Grappe de six juvéniles Psittacosaurus du Crétacé inférieur de Lujiatun, province du Liaoning, Chine. Qi Zhao, Michael J. Benton, Xing Xu et Martin J. Sander / CC BY 2.0

«Je ne pense pas que le modèle de type Pompéi soit rejeté, mais nous dirions certainement qu'il est peu probable pour deux raisons», déclare Benton. Il note qu'il n'y a aucune preuve convaincante dans le document de son équipe ou dans aucune autre preuve montrant que les spécimens de l'une des couches ont été brûlés par la cendre chaude.
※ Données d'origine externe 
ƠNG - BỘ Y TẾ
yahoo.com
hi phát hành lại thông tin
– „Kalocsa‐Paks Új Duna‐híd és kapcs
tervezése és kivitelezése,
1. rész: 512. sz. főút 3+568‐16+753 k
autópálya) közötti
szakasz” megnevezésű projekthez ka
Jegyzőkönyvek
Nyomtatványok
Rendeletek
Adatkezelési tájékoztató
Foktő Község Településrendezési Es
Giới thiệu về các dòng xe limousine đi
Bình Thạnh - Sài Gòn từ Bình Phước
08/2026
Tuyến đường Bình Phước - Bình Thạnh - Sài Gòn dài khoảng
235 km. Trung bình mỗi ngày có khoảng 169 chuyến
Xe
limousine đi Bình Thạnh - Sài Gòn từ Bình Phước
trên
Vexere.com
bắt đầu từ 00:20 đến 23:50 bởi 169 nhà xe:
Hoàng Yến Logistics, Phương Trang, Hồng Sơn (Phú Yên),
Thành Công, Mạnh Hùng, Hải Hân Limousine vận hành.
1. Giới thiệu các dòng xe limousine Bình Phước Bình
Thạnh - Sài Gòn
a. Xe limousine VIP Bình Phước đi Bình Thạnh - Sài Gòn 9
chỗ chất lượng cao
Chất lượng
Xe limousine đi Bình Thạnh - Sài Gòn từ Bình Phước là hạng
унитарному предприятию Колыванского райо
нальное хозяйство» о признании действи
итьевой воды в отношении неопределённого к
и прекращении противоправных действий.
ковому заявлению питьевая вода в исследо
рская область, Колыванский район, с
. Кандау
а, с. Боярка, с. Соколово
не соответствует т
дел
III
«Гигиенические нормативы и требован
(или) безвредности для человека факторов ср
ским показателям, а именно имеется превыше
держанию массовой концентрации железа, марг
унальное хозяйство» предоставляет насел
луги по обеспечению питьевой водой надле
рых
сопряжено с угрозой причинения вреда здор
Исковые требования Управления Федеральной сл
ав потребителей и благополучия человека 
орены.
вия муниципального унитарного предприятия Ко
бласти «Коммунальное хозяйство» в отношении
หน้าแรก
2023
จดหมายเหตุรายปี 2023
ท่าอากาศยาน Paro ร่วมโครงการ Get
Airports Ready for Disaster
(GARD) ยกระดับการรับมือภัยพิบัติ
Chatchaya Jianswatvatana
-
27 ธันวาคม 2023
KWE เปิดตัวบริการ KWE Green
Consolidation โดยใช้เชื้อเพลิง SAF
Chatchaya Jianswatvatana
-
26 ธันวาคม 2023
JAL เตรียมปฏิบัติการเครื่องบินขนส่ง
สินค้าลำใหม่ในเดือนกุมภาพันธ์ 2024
S'ils l'étaient, il est difficile d'expliquer pourquoi tant de matières organiques de créatures même délicates, telles que des insectes, sont restées intactes. En même temps, les victimes de la vraie Pompéi sont bien enterrées et préservées, mais elles ne sont pas transportées.

Pierre-Olivier Antoine, paléontologue à l'Université de Montpellier, explique que les deux articles ne peuvent pas être généralisés pour s'adapter à l'ensemble du site. On ne peut pas dire que Lujiatun représente ce qui s'est toujours passé tout au long de la période de 10 millions d'années, pas plus que les dépôts au fond du lac.

Il est néanmoins «plus à l'aise» avec l'étude de 2015, qui implique «un plus large éventail d'événements liés aux volcans» plutôt qu'un type de tueur solitaire. L'asphyxie par le gaz volcanique, la carbonisation à partir de cendres chaudes, le transport à partir de courants de densité pyroclastique et les écoulements de sédiments induits par les inondations pourraient tous être impliqués.

À partir de 2018, la question de la préservation reste ouverte au débat. Les détails restent incertains, mais comme le note Brusatte, «tout semble être imputable aux volcans». Ces créatures, se consacrant à leurs activités quotidiennes, ont rapidement été tuées et préservées de la même manière que les humains de cette ancienne métropole romaine. dit.

"Ce n'était pas vraiment un scénario de type Pompéi", dit-il, "mais ce n'était pas si loin."